→ Work required: Count every line in the entries that contains "dưỡng". Report that count alone.

------ Information ------

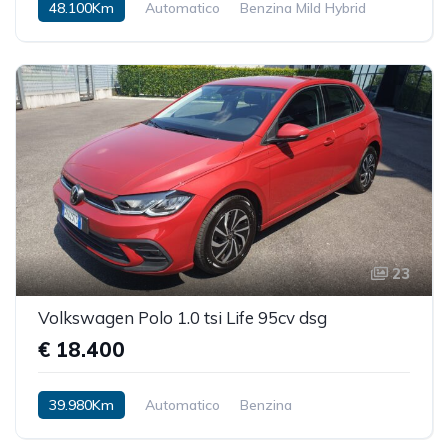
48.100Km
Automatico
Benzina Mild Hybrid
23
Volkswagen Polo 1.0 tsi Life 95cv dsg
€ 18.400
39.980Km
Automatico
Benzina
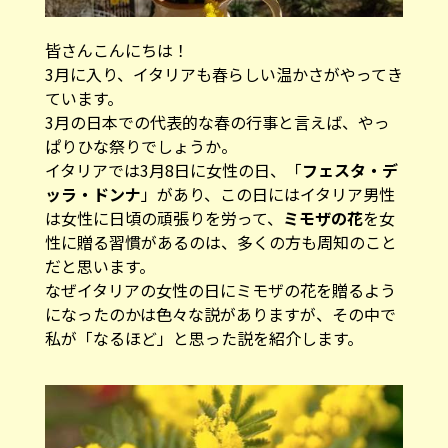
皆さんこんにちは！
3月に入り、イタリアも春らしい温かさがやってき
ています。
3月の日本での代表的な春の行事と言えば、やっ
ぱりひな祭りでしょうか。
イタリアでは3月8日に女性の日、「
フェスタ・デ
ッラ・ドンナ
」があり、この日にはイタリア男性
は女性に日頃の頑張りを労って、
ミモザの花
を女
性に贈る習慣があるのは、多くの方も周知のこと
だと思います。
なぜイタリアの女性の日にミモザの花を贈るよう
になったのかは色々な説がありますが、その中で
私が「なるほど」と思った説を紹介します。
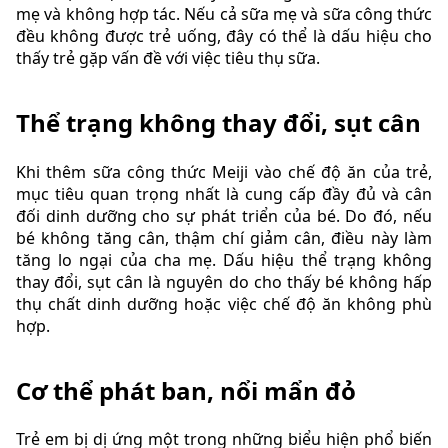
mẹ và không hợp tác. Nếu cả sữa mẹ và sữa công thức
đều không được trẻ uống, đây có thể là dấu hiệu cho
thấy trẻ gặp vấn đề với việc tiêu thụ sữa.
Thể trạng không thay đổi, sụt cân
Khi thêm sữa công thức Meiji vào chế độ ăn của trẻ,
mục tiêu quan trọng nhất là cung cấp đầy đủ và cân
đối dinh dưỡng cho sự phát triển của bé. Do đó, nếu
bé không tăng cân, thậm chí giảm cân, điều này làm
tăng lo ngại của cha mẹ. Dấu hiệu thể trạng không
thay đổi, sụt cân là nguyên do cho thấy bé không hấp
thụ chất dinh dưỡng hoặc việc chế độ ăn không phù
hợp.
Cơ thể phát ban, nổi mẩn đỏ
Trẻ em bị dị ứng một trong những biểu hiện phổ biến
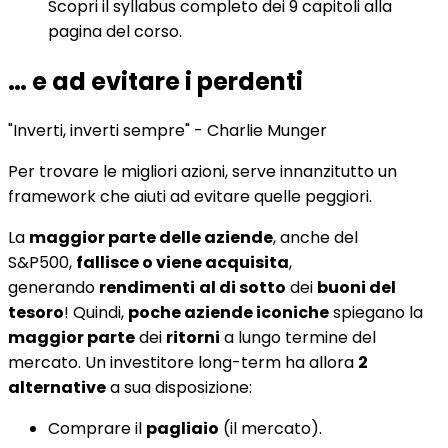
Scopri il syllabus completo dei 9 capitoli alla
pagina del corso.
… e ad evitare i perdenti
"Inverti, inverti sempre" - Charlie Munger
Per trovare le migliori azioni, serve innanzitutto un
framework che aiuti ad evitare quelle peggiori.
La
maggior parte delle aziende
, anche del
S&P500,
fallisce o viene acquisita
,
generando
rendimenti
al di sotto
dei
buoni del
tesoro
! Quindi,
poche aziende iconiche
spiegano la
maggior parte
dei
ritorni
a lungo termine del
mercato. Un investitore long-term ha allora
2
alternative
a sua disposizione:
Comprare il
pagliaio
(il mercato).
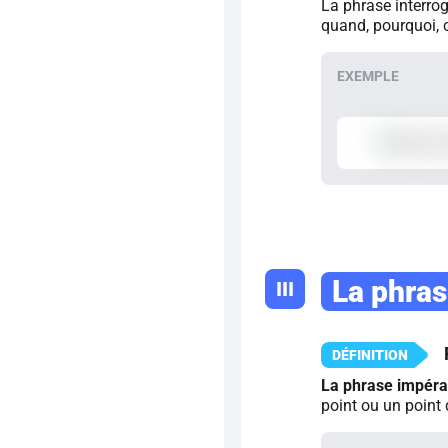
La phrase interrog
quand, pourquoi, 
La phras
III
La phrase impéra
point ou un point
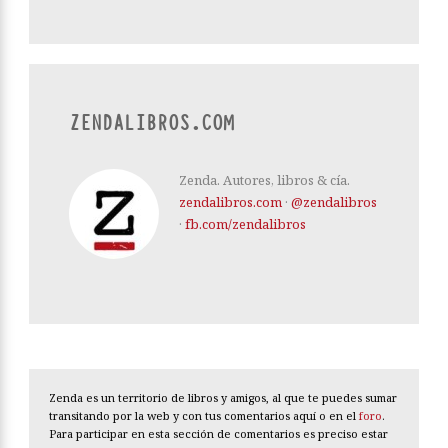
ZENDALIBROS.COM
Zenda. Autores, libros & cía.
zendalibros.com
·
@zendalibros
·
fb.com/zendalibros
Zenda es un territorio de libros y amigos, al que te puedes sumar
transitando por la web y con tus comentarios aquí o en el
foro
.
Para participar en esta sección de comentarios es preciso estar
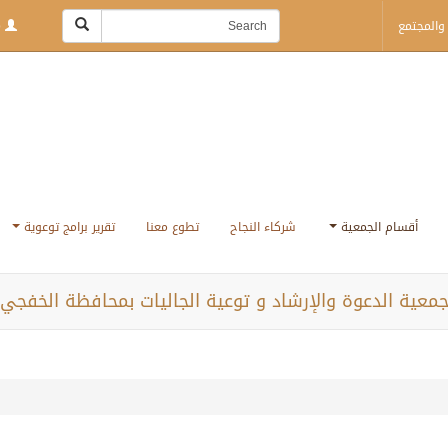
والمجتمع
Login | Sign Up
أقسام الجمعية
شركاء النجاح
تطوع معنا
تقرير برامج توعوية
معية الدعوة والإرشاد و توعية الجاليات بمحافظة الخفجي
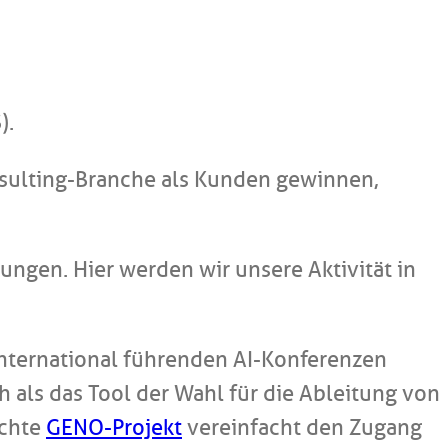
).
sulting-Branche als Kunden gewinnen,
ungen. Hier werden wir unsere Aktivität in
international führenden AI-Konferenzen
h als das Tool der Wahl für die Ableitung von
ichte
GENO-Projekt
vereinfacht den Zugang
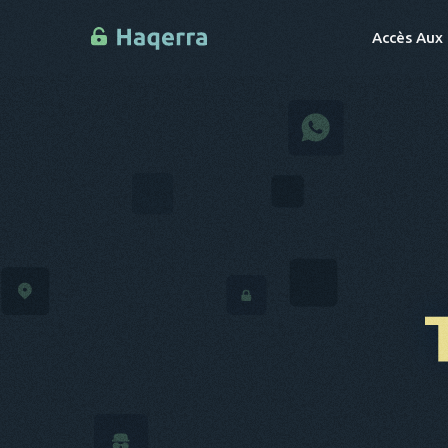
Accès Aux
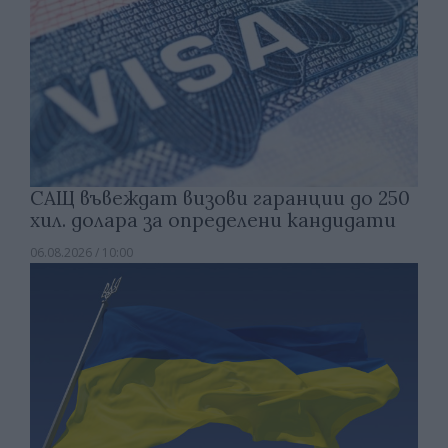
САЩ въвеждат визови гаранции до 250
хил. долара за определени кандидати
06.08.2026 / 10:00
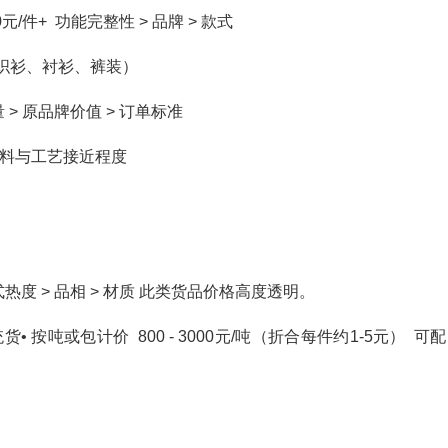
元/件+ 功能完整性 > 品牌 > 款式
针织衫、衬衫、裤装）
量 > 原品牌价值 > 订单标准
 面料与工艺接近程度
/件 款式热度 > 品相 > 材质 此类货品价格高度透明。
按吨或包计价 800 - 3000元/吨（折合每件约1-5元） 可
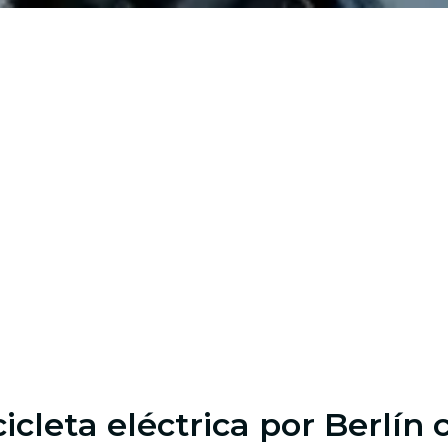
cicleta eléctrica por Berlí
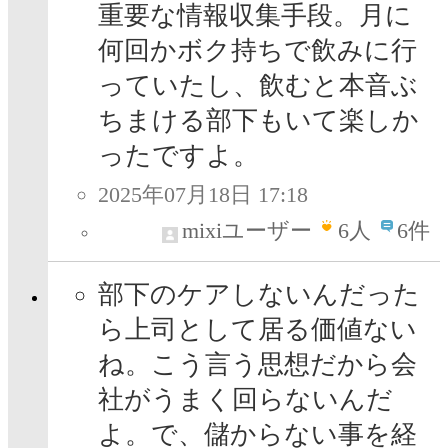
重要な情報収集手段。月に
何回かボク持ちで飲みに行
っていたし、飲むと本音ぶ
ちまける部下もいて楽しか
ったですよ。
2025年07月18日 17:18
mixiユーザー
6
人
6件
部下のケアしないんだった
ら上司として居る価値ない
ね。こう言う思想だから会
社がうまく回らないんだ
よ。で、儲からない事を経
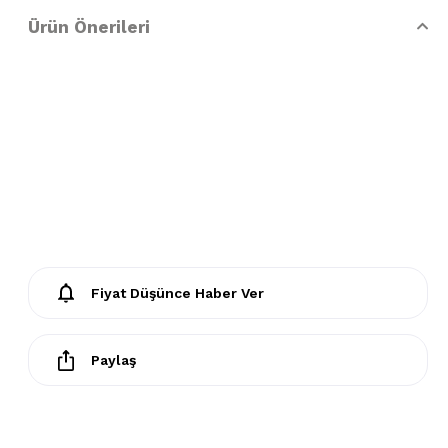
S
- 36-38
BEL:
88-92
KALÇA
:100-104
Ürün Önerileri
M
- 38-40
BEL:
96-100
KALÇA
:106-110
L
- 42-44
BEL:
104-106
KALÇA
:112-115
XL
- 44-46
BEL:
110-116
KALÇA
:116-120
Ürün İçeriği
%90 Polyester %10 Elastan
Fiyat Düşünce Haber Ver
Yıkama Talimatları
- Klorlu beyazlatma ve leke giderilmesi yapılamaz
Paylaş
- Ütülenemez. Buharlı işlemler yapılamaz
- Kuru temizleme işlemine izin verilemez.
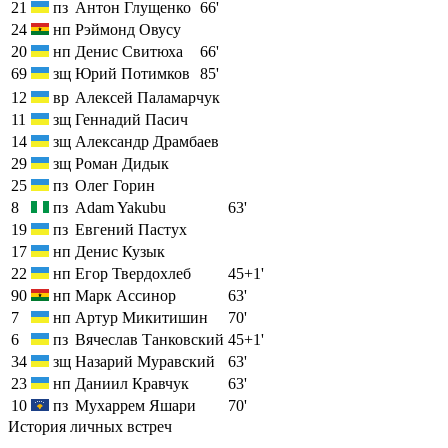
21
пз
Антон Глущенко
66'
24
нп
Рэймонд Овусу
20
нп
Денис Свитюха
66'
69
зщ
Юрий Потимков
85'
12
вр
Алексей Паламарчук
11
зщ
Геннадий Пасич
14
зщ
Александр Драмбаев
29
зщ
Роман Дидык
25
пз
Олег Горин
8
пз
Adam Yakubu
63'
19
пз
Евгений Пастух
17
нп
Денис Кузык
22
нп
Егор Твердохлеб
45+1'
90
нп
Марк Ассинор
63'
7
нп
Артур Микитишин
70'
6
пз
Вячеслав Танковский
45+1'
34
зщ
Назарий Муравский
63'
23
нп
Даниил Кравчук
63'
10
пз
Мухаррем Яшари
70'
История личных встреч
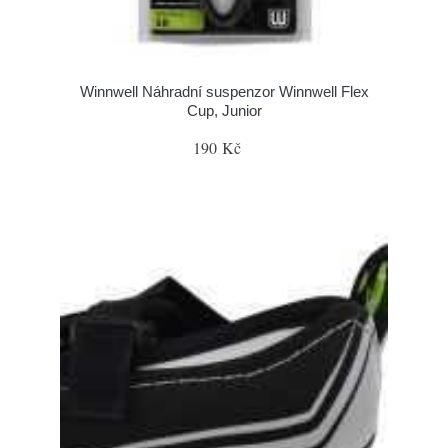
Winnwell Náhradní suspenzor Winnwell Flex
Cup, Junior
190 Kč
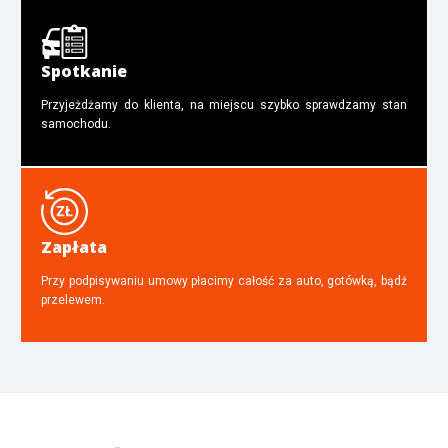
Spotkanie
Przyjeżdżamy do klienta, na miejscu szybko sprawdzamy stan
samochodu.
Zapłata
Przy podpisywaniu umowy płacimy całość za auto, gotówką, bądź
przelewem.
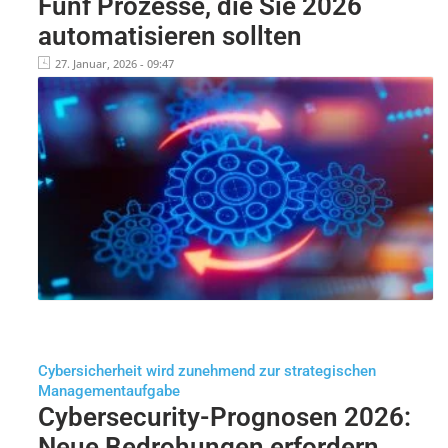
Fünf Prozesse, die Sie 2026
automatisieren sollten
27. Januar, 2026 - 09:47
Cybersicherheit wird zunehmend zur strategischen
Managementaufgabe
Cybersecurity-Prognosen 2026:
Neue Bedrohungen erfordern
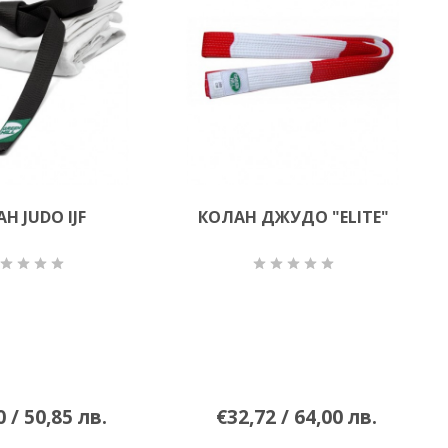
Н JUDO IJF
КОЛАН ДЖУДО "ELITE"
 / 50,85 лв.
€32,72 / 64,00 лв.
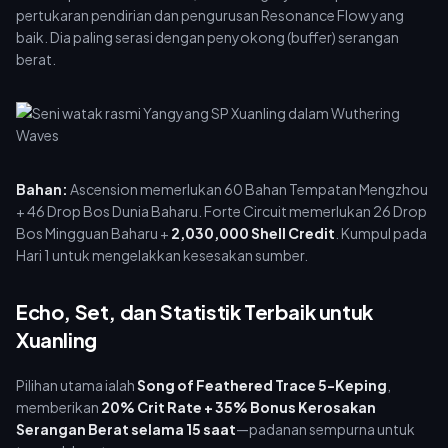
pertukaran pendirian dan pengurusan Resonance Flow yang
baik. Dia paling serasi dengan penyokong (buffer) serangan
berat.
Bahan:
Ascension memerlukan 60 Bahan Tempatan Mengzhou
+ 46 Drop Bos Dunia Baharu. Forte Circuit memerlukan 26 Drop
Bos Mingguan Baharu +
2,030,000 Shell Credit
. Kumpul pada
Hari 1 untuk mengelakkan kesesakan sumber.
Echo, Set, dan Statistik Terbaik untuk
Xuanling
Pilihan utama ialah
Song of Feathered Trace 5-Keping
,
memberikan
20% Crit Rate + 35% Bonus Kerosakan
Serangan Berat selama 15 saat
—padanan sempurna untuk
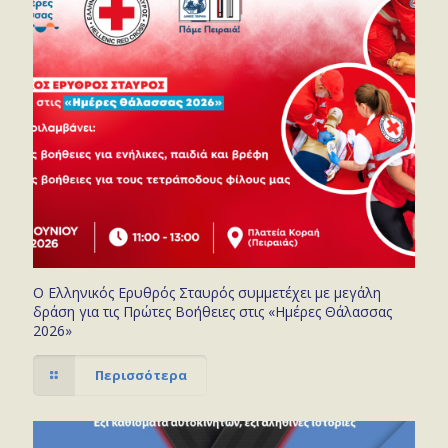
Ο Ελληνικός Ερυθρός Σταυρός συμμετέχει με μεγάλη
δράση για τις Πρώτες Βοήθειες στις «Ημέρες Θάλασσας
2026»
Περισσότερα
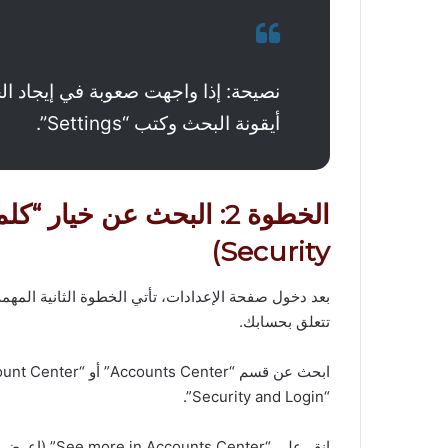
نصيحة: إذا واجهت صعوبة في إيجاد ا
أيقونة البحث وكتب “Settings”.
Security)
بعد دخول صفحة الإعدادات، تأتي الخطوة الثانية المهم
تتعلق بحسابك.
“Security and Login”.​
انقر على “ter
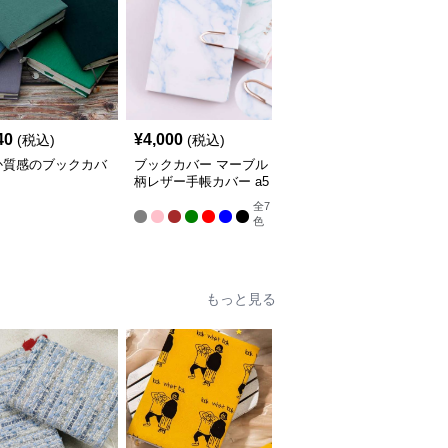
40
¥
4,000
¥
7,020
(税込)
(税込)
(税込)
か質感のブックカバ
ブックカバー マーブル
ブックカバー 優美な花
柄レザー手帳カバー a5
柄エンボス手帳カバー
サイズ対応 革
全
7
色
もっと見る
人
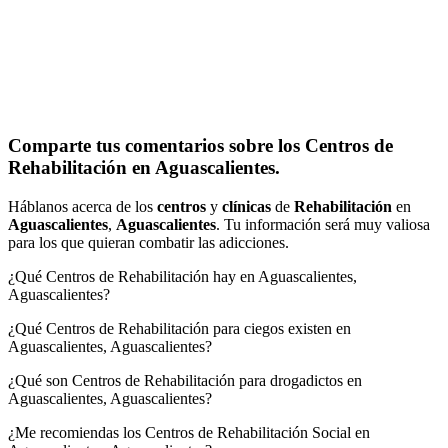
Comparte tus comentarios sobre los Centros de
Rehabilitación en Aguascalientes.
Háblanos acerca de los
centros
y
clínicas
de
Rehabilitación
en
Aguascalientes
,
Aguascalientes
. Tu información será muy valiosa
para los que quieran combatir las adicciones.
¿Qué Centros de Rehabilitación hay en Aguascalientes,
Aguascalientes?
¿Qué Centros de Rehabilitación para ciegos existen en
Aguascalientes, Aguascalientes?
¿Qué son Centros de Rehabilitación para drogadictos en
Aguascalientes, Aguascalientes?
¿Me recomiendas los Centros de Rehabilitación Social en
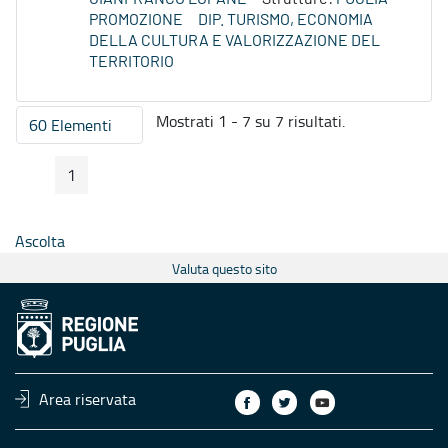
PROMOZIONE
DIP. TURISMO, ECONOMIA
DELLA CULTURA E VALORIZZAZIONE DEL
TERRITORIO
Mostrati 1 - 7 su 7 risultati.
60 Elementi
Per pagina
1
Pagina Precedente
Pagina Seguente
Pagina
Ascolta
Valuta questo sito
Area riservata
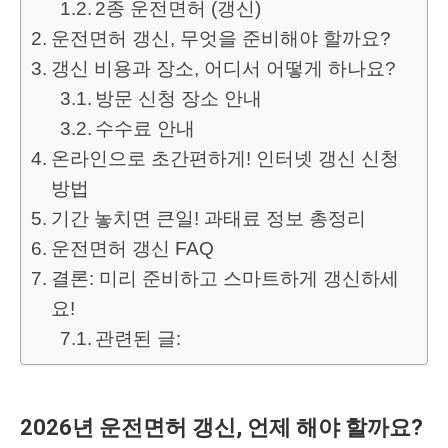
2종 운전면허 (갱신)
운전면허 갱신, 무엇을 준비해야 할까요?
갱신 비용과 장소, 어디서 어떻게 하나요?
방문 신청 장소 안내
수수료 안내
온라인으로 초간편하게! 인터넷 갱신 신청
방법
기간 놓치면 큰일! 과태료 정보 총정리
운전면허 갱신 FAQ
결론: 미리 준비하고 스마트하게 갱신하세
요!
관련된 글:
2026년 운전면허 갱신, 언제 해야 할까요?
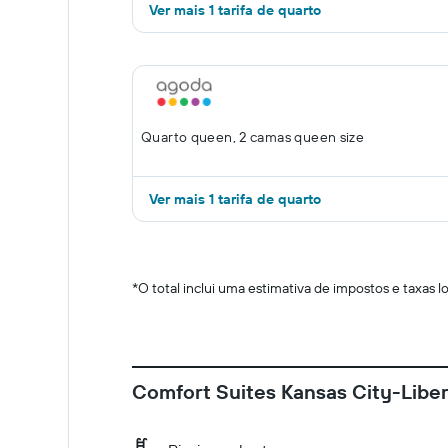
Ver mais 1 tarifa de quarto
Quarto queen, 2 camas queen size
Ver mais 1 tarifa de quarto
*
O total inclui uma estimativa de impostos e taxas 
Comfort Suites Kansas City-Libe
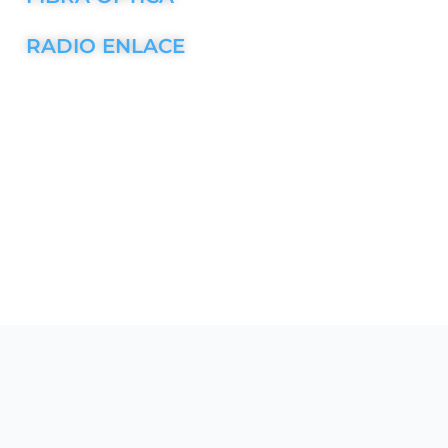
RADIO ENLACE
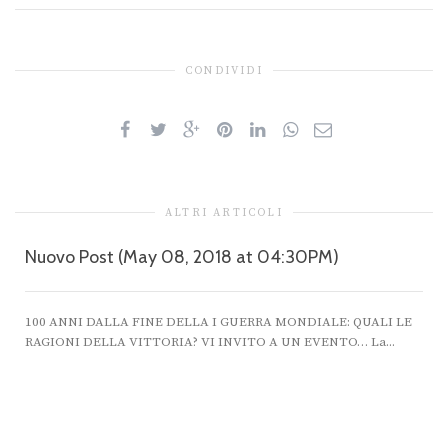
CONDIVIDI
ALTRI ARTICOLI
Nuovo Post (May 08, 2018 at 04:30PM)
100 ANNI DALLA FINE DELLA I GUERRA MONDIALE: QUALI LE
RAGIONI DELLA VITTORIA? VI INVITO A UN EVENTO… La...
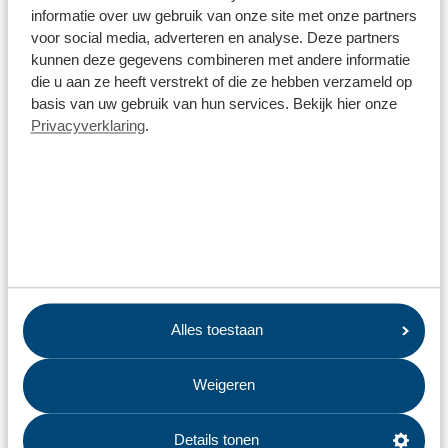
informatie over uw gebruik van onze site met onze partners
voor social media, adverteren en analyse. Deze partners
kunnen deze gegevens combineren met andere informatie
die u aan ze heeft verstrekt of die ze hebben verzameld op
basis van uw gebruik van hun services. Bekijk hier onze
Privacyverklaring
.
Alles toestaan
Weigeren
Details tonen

------

→ Expected output: 2